Anna Kalthoff lebte von 1867 bis 1932. Ländlich aufgewachsen im Ruhrgebiet, verschlägt es sie als Jugendliche zusammen mit ihrer von Nonnen geführten Schule in ein niederländisches Klosterdorf. Mit 20 Jahren tritt sie in einem Dorf im Sauerland ihre neue Stelle an als Dorfschullehrerin. Ihr Nachlass besteht aus wenigen Fotos, Poesiealben, ein paar Notizbüchern und Briefen, einem Verlobungsring und einem Kaffeeservice. Aber in den Erinnerungen der Familie blieb sie lebendig, denn sie lebte ein ungewöhnliches Leben voller Schicksalsschläge, Liebe und abseits der Konventionen. Diese Geschichten fasst Henning Sußebach zu einem großartigen Buch zusammen.

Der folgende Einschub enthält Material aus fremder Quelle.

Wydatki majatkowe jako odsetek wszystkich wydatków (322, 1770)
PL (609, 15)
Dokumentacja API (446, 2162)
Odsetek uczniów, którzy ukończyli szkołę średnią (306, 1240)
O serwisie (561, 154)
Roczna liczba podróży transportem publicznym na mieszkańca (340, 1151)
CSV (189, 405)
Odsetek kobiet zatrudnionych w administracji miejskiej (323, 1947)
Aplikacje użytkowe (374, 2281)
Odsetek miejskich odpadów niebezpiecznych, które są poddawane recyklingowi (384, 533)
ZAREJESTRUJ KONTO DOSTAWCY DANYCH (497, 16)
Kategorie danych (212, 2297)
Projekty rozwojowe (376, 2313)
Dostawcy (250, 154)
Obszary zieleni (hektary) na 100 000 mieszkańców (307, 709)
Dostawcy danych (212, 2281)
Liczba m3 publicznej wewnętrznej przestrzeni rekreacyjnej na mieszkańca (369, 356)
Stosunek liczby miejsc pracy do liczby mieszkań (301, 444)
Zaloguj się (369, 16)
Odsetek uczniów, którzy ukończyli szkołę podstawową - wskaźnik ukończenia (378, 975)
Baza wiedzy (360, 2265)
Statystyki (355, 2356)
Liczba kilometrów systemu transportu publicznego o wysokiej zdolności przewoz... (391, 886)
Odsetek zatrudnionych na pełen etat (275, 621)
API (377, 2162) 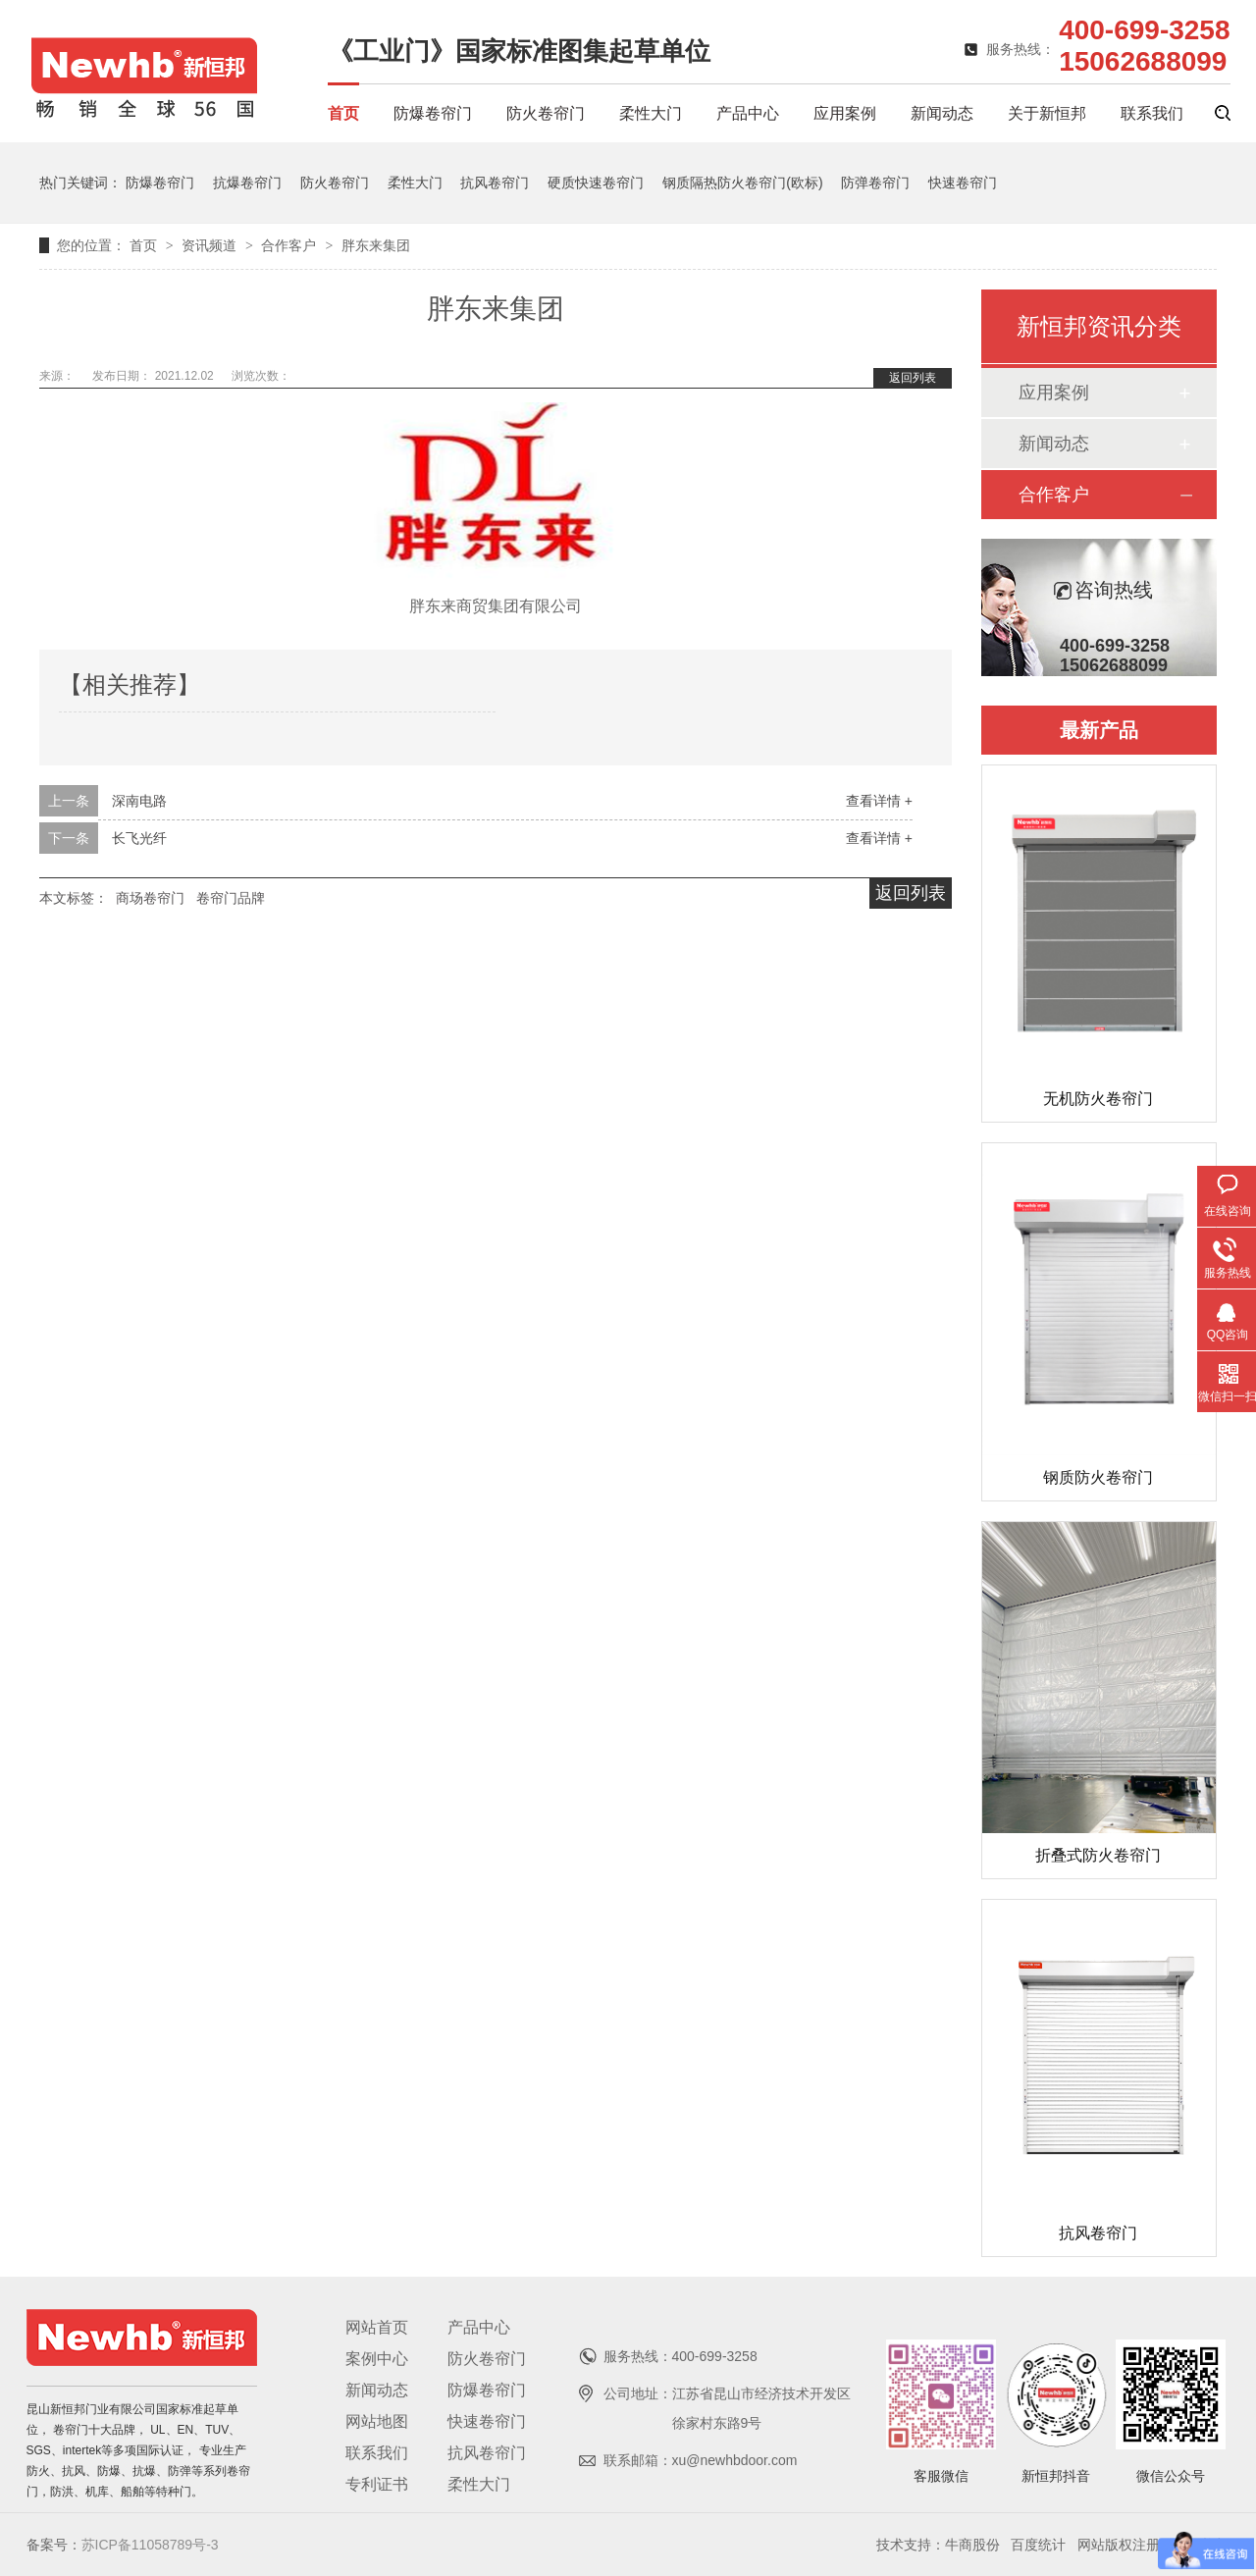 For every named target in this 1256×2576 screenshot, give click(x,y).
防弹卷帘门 (875, 182)
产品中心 (747, 113)
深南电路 (139, 801)
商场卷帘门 (150, 898)
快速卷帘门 (962, 182)
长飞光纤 (139, 838)
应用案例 (844, 113)
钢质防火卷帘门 (1098, 1477)
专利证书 (376, 2484)
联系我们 (1152, 113)
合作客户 (290, 245)
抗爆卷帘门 (247, 182)
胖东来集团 (375, 245)
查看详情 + (879, 801)
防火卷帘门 (545, 113)
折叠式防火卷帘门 (1098, 1855)
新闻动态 (942, 113)
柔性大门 (650, 113)
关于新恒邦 (1047, 113)
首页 (343, 113)
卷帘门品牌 (230, 898)
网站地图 (376, 2421)
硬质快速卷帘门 (596, 182)
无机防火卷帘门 (1098, 1098)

„Anna“ ist anders als die gerade so gängige „Bio-Fiction“, in denen die Autor*innen (oft recht fern von Fakten) Geschehnisse imaginieren und berühmten historischen Persönlichkeiten farbenprächtige Dialoge in den Mund legen. „Anna“ ist durch und durch ein Sachbuch und thematisiert immer wieder die Lücken in dem Wissen über die historische Person der Urgroßmutter, spricht eigene Vermutungen und Vorstellungen an. Henning Sußebach löst das Problem der spärlichen Quellenlage über das persönliche Leben Annas gekonnt. Was noch wichtiger ist und das Buch lesenswert macht, ist seine extrem faktenreiche Einbettung in das größere historische Geschehen. Die umfangreiche Recherche zu Orten, Alltagsleben, Sozialgeschichte, politischer Geschichte und zahlreiche Berichte zur kleinteiligen Quellensuche führen zu einem spannenden Leseerlebnis und so zieht das Buch nicht zuletzt aufgrund der sehr angenehmen Schreibweise absolut in seinen Bann.

(Birgit Lingmann)


Henning Sußebach: Anna. C.H. Beck 2025, € 23,00.